Abruptly ceased playing tog42‘s Dresden Files game yesterday after something like 12 sessions plus character creation; it was a game which never really found its feet and I’ve been thinking about what could have gone differently.
Dresden Files uses a collaborative world-building tool, where the players and GM decide not only on a range of NPCs but on explicit themes for locations and for the game as a whole. The characters are then created in a manner similar to Spirit of the Century: in novel form, with cross-over novels intended to cement the working relationships of the characters. The GM takes all of this material, plus the character concepts, and crafts a narrative.
Just as with the quick-play advice for Spirit of the Century, I think that the intent is that the amount of front-loaded material should make the life of the GM easy. Instead of having to create a plot from whole cloth and sell it to the players, they should be given all the key points of interest up front, and the tagging and compelling of aspects should do the bulk of the grunt work on a scene-by-scene level.
I’ve played around with the concept of player-lead stories a couple of times as a GM, and once as a player when play-testing Smallville.
Firstly, designing the city up-front was a really big challenge. Acting alone, I would have found this difficult, because you’re essentially creating a bunch of moving parts without much concept of what kind of mechanism they’ll be used to create. I suppose the comparison would be if I gave you a pile of Lego and said: make something using these and only these parts. See usually when I make something with Lego I start off with an idea and then go scrounging for parts, I don’t usually start with the blocks I need to use and find a shape they can be used for. I’m not saying one way is easier than the other, but that’s not how my specific brain works.
When this process is then fed through an open collaborative process, I found it got exponentially more difficult. Each person wants to contribute something that is cool from their perspective, often because it is a piece of a whole-world conception that isn’t shared by the rest of the group. I found it extremely difficult to try and navigate the process, both in terms of adding material myself, and in terms of trying to understand what the other parts were doing.
Just as with Smallville, I think that we created a world with lots of parts whose relationships and purposes were not clear. The addition “themes” for all these things was just more of a headache as far as I was concerned: vague emotive terms arbitrarily tacked onto story entities clouding the intrinsic possibilities, limiting them even.

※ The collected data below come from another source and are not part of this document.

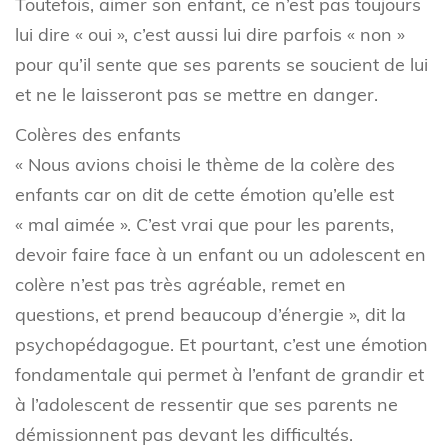
Toutefois, aimer son enfant, ce n’est pas toujours
lui dire « oui », c’est aussi lui dire parfois « non »
pour qu’il sente que ses parents se soucient de lui
et ne le laisseront pas se mettre en danger.
Colères des enfants
« Nous avions choisi le thème de la colère des
enfants car on dit de cette émotion qu’elle est
« mal aimée ». C’est vrai que pour les parents,
devoir faire face à un enfant ou un adolescent en
colère n’est pas très agréable, remet en
questions, et prend beaucoup d’énergie », dit la
psychopédagogue. Et pourtant, c’est une émotion
fondamentale qui permet à l’enfant de grandir et
à l’adolescent de ressentir que ses parents ne
démissionnent pas devant les difficultés.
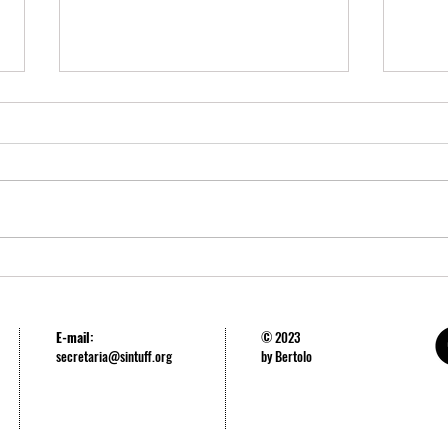
UFF publica normas para o RSC,
Uma g
conquista obtida pela luta sindical
limit
setor
E-mail:
© 2023
secretaria@sintuff.org
by Bertolo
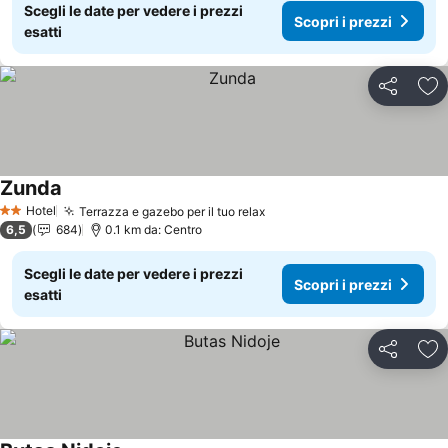
Scegli le date per vedere i prezzi
Scopri i prezzi
esatti
Condividi
Agg
Zunda
Scopri i prezzi
Hotel
Terrazza e gazebo per il tuo relax
Scopri i prezzi
2 Stelle
6,5
684
0.1 km da: Centro
Scegli le date per vedere i prezzi
Scopri i prezzi
esatti
Condividi
Agg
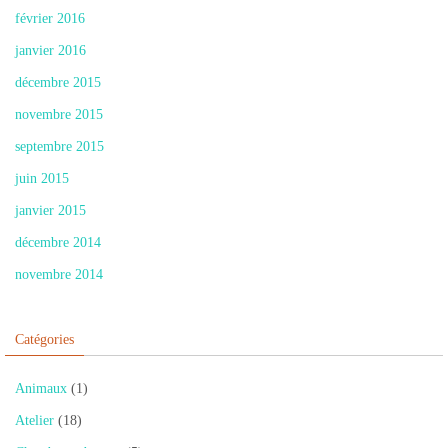
février 2016
janvier 2016
décembre 2015
novembre 2015
septembre 2015
juin 2015
janvier 2015
décembre 2014
novembre 2014
Catégories
Animaux
(1)
Atelier
(18)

For Smallville at least all of the story entities are described in the context of a specific relationship to the player characters. In Dresden Files, they rapidly became impersonal and distant.
eyes_of_winter did great job of subsequently integrating his character into parts of the setting and seeing in advance what kind of character would need what kind of story elements. I personally failed miserably at doing this, ending up with a character that I think was very interesting and fun in isolation. “In isolation” being the key words there – unattached to the setting in any purposeful way. The rest of the group were arrayed between my isolation and his integration.
When it came time to create the characters, I found that once again, without a specific directive of “form an active and purposeful group”, the characters ended up with divergent talents and interests. The old faithful “thrown together by circumstances” may have a certain nostalgia value, but the mere thought of starting off a game like that now fills me utterly with dread. Within a scant couple of sessions it started to become obvious that significant meta-game effort was being required to align the characters inside the story, a problem which had moments of genuine solution, but which seemed to generally grow as the game wore on.
At the end of the experience then, I feel extremely disappointed. Not so much with the details of the game, but that this group and myself in particular, did not really learn from the equally luke-warm Smallville experiment. All of the mistakes I lamented for that game recurred in this game. So a handy summary so that I don’t do this a third time.
1. The GM needs to provide a story spine before starting up on the “pre-game creation”
This does not need to be extensive, but it provides some kind of context for making the initial game design decisions. I think that this makes it dramatically more likely for a strong game to emerge.
Positive example: My Werewolf game where the official game line was “you are the heirs-apparent to your father’s kingdom”. This gave people enough information to make good decisions about their NPCs and circumstances without telling them what to do in the game.
2. The characters must be an identifiable group, or be strongly tied to a shared nucleus
For each player character, their default group of contact and assistance should be the other player characters. That does not mean they need to always agree or get on, or have the same objectives, but if the default set of people that a characters sees is the set of player characters, the game is far less likely to fragment.
Positive example: The characters in Gaslight, who were all strongly and closely tied together. They disagreed on a lot of things, fuelling great stories, but when things were going on, they were going on for everyone.
3. The NPCs and locations must be in media res and specifically related to the player characters
Too often you start off with a giant list of NPCs and locations and have no idea what any of them are doing, or what they’ll bring to the story. At worst, this can result in them becoming inert flavourless background material rather than fuel for story.
Positive example: In my Deadlands game, the characters arrived in the town with its descent into Hell already underway, and with various factions already working towards either accelerating or escaping. There was no period of waiting for something to happen: everyone had an agenda already, and there was a need both to get on top of past events and try and direct future events.
The Best Bit Of Gaming Advice Ever. Characters are only as good as their stories: I don’t care how “cool” your character is, if they’re not telling a story, they are not fulfilling their destiny.